» THE TASK: In the records, each line holding "blog" must be reported.
··· MATERIAL TO PROCESS
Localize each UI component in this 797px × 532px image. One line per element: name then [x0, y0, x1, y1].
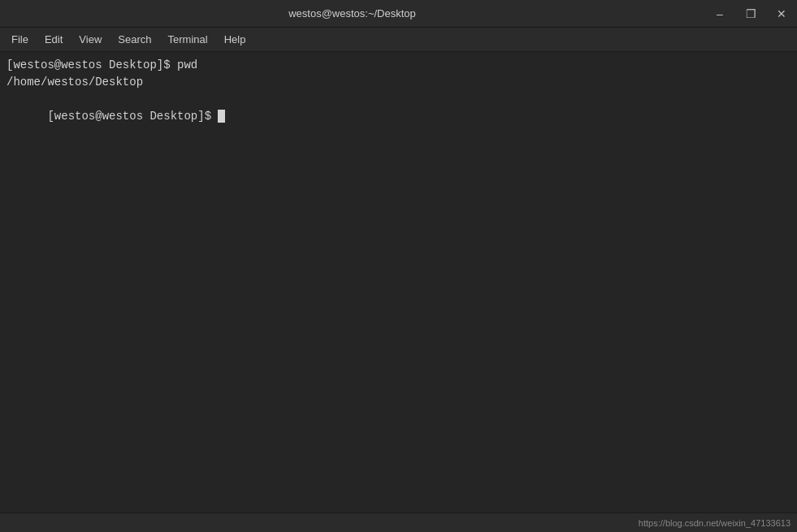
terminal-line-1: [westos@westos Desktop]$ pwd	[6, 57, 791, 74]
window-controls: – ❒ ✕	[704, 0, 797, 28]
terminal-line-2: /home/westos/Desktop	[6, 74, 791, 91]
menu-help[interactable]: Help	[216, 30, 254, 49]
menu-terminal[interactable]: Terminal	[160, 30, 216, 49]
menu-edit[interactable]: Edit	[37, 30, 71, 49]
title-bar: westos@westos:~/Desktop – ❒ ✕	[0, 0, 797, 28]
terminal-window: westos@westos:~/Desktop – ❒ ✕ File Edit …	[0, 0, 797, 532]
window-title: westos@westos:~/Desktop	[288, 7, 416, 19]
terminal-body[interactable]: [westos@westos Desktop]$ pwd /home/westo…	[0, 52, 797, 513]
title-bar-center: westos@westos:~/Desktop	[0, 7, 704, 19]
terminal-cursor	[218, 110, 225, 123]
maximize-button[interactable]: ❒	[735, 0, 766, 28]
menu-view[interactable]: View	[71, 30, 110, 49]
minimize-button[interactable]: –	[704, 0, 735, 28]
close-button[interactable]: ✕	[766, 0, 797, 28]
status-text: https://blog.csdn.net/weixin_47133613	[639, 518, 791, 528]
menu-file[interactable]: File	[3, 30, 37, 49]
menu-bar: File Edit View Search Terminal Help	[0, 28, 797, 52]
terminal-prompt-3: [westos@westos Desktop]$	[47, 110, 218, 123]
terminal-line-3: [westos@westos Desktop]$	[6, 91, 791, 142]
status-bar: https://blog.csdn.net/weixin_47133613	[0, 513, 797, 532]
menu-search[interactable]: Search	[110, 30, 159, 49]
······
» SOLUTION TO THIS EXERCISE:
status-text: https://blog.csdn.net/weixin_47133613	[639, 518, 791, 528]
status-bar: https://blog.csdn.net/weixin_47133613	[0, 513, 797, 532]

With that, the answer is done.